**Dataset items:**
◇ ◇ ◇

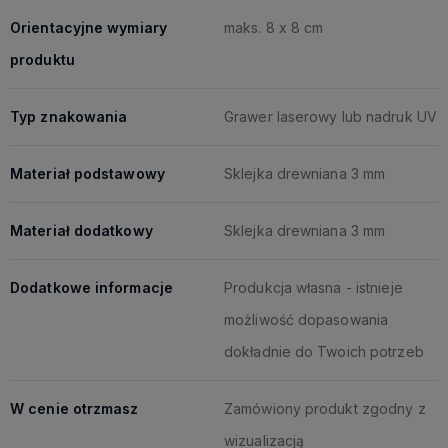
Orientacyjne wymiary
maks. 8 x 8 cm
produktu
Typ znakowania
Grawer laserowy lub nadruk UV
Materiał podstawowy
Sklejka drewniana 3 mm
Materiał dodatkowy
Sklejka drewniana 3 mm
Dodatkowe informacje
Produkcja własna - istnieje
możliwość dopasowania
dokładnie do Twoich potrzeb
W cenie otrzmasz
Zamówiony produkt zgodny z
wizualizacją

◇ ◇ ◇

**WHAT THE EXERCISE ASKS:** What is needed here is an exact copy of every record, with the pictures left out.

**YOUR SOLUTION:**
Orientacyjne wymiary
maks. 8 x 8 cm
produktu
Typ znakowania
Grawer laserowy lub nadruk UV
Materiał podstawowy
Sklejka drewniana 3 mm
Materiał dodatkowy
Sklejka drewniana 3 mm
Dodatkowe informacje
Produkcja własna - istnieje
możliwość dopasowania
dokładnie do Twoich potrzeb
W cenie otrzmasz
Zamówiony produkt zgodny z
wizualizacją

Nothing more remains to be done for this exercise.